Beratus tahun yang lalu di daerah Tobelo, Maluku
Utara, tinggallah sebuah keluarga nelayan sederhana di rumah berdinding rumbia.
Mereka
memiliki dua orang anak bernama O Bia Moloku yang cantik jelita seperti ibunya,
sedangkan satunya lagi seorang anak tampan bernama O Bia Mokara yang gagah seperti
sang ayah.
Pada
suatu hari, ayah mereka pergi melaut dengan meninggalkan makanan dan telur ikan
pepayana di rumah. Di laut ia akan mencoba mencari ikan untuk menghidupi
keluarganya dengan berjuang mempertaruhkan nyawa.
Sementara
itu, ibunya seperti biasa pergi ke ladang. Ia akan merawat tanaman dan juga
memanen sayuran untuk dijual ke pasar atau dimasak sendiri di rumah.
“Wahai
anak-anakku yang manis, selama ibu pergi jangan kalian makan telur ikan
pepayana yang ditinggalkan ayah kalian ini karena jika sampai itu kalian
lakukan, sesuatu yang buruk akan menimpa keluarga kita. Kalian ingat itu
baik-baik!”pesan ibunya dengan sungguh-sungguh, namun kedua anaknya tetap
sibuk bermain dan kurang memperhatikan ucapan ibunya itu.
Beberapa
jam setelah kepergian ibunya, si bungsu, O Bia Mokara merasa lapar. Iapun
meminta makanan dan telur ikan yang ditinggalkan ayahnya. Namun O Bia Moloku
tidak mengijinkan karena ingat pesan ibunya tadi. Akibatnya sang adik menangis
dengan kencang. Lama kelamaan semakin keras tangisannya sehingga membuat O
Bia Moloku tidak tega melihatnya.
“Sudah-sudah
berhentilah menangis, adikku. Malu dilihat orang kalo terus begitu. Ini
silahkan kau nikmati makanan dan telur ikan ini agar perutmu menjadi
kenyang,”ucap O Bia Moloku dengan penuh sayang. Ia tidak menyadari keputusannya
itu akan berakibat buruk kelak di kemudian hari karena itu menandakan ketidak patuhannya
pada perintah sang ibu. O Bia Mokara segera makan dengan lahapnya. Sisa telur
ikan terlihat melekat di giginya yang putih bersih.
Ibunya
lalu pulang dengan membawa ubi dan sayuran dari ladang. Setelah membersihkan
diri, ia menggendong dan menyusui si bungsu, O Bia Mokara. Sementara kakaknya
sibuk di dapur memasak ubi dan sayuran yang baru saja dipetik ibunya.
Ketika
tengah asyik menggendong dan menyanyikan lagu-lagu untuk anak tercintanya itu,
sang ibu terkejut menyaksikan sisa telur ikan di gigi O Bia Mokara yang
tertawa-tawa senang mendengar nyanyian sang ibu. Iapun segera memanggil O Bia
Moloku untuk menanyakan hal itu.
“Apa
benar O Bia Mokara telah memakan telur ikan yang ditinggalkan ayah?”tanya ibu
dengan suara bergetar menahan amarah. O Bia Moloku yang ketakutan hanya
mengangguk pelan. Ia tertunduk lesu tak berani menatap wajah ibunya.
Sang
ibu lalu menyerahkan si bungsu kepada O Bia Moloku. Dengan cepat ia segera
meninggalkan rumah menyusuri tepi pantai. O Bia Moloku mengejar ibunya sambil
menggendong sang adik yang terus menangis dengan keras.
“Ibu,
berhentilah sebentar karena O Bia Mokara menangis terus, Ibu! Bagaimana ini?
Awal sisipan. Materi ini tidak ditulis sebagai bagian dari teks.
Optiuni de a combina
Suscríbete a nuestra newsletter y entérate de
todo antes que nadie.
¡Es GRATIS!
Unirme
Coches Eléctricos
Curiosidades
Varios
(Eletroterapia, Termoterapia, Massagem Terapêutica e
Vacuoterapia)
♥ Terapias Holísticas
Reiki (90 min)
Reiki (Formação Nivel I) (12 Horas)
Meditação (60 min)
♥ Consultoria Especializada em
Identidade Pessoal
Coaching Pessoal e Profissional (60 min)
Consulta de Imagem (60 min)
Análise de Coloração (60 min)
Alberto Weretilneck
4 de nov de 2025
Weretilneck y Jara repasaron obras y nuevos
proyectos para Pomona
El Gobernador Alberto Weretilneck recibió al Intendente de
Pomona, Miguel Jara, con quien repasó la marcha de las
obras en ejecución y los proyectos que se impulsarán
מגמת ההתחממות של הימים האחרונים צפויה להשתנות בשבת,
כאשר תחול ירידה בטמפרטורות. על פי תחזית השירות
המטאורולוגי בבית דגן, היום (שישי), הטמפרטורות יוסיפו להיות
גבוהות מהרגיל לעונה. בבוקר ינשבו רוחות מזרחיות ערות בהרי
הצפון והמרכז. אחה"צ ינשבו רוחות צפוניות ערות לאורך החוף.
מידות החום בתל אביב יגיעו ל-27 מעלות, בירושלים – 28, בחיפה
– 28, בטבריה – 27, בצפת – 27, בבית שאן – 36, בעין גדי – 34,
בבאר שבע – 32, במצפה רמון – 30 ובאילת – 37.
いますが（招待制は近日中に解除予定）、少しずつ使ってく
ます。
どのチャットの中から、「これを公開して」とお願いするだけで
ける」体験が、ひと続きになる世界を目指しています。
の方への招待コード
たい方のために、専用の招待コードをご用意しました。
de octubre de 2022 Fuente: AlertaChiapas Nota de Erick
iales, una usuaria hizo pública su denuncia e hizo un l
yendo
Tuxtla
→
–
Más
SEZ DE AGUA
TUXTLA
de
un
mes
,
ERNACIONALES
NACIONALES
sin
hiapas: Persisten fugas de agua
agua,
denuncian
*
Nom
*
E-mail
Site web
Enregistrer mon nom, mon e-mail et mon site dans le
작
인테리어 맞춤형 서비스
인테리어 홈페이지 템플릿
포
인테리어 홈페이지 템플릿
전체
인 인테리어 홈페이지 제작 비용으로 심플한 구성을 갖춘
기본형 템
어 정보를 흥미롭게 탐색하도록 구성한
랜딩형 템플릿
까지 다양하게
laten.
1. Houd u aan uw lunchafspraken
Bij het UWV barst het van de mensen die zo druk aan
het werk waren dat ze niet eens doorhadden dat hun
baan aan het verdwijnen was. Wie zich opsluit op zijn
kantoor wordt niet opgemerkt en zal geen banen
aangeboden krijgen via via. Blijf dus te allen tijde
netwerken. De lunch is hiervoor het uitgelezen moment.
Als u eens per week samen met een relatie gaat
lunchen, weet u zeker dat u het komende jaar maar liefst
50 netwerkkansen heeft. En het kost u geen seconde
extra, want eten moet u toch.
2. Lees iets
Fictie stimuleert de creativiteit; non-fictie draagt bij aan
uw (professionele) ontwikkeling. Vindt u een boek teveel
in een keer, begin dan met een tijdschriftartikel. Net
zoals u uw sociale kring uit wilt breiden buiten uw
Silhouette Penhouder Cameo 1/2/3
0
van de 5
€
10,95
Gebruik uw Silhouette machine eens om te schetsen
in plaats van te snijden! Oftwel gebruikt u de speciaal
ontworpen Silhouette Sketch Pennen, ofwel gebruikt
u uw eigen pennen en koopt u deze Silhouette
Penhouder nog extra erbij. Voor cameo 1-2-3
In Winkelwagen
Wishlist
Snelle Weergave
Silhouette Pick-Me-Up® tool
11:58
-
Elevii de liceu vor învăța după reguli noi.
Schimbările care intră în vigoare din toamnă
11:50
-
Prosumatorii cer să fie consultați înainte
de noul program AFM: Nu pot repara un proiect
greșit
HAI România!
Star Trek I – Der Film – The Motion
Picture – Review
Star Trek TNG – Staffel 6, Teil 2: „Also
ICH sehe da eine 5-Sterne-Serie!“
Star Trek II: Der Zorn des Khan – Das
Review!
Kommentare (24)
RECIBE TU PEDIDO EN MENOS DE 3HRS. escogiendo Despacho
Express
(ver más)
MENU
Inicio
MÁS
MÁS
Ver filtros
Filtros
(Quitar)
Aku tidak bisa menenangkannya,” ucap O Bia Moloku sedih sekali. Air mata mulai
menetes di pipinya dengan deras.
“Berhentilah
mengikuti Ibu, ambillah daun katang-katang lalu peras hingga keluar air
susunya. Berikan pada adikmu agar dia tenang kembali!”jawab ibunya pilu.
Setelah
perintah itu dilaksanakan dan O Bia Mokara tidak menangis lagi, sang ibu lalu
terjun ke tengah laut. Ia menyelam ke tengah samudera luas. Tak berapa lama
kemudian ada sebuah batu yang terapung-apung di permukaan.
“Hai,
batu terbukalah agar aku masuk ke dalam!” perintahnya lantang.
Batu
itu terbuka sehingga sang ibu langsung masuk ke dalamnya. Batu itu kemudian menutup tanpa meninggalkan
bekas apapun. Sang ibu lenyap bersama batu ajaib itu untuk selama-lamanya
meninggalkan kedua anaknya yang tidak mau mematuhi pesannya.
Posting Komentar untuk "Akibat Melanggar Pesan Orang Tua (Cerita dari Tobelo) #durhaka #tobelo"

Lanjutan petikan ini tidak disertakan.